= Coalfields Regeneration Trust =

UK registered charity

The Coalfields Regeneration Trust is a registered charity that works across the former Coalfield communities of England, Wales and Scotland. The Charity was founded in 1999.

The Coalfields Regeneration Trust receives funding from the Department of Communities and Local Government for their work in English communities, The Welsh Government for their Welsh activities and the Scottish Government to cover their Scottish work.
The Trust runs a number of initiatives and activities that make things happen at a community level in Coalfield areas. Each Country sets its own strategic objectives in line with local priorities.

==Operations==
===England===
The Coalfields Regeneration Trust in England provides support to community groups, voluntary organisations and partners through a range of programmes. These include; Coalfields Community Grants which provides small grant support to community organisations; Enterprising Communities that provides practical help and technical assistance to support the development of social enterprises; Game on, which engages young people through football; and the Coalfields Micro Business Loan Fund which invests in new start businesses to help stimulate entrepreneurship in the coalfields.

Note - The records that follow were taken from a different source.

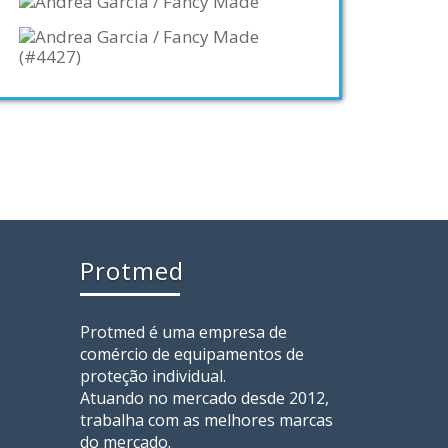
Protmed
Protmed é uma empresa de
comércio de equipamentos de
proteção individual.
Atuando no mercado desde 2012,
trabalha com as melhores marcas
do mercado.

In addition, it is embarking on an ambitious programme of investment in property and development to generate the income to sustain its social investment activities moving forward.
The Coalfields Regeneration Trust in England operates in the following regions; North East; North West; Yorkshire; East Midlands; West Midlands and Kent.

===Wales===
The Coalfields Regeneration Trust in Wales works within the community to tackle the issues that most affect the prosperity, resilience and opportunities available to the people who live in the Coalfield communities of Wales – which remain the most deprived and disadvantaged communities both in Wales and across the UK. They operate from their own buildings, such as the CRT Hwb Cana in Penywaun, Wales.

===Scotland===
The Coalfields Regeneration Trust in Scotland has focuses on its own Scottish priorities through which they have developed a number of programmes which include the Coalfields Community Challenge which identifies and nurtures new social entrepreneurs; the Coalfield Community Futures Programme which helps local people to develop a five-year action plan for their communities future, and local programmes like Sportworks (funded by the Department for Work and Pensions), which combines sport and employment skills training.
Coalfields Regeneration Trust in Scotland operates in parts of the four former Scottish coalfields areas, of Ayrshire, Fife & Central, Lanarkshire, and the Lothians.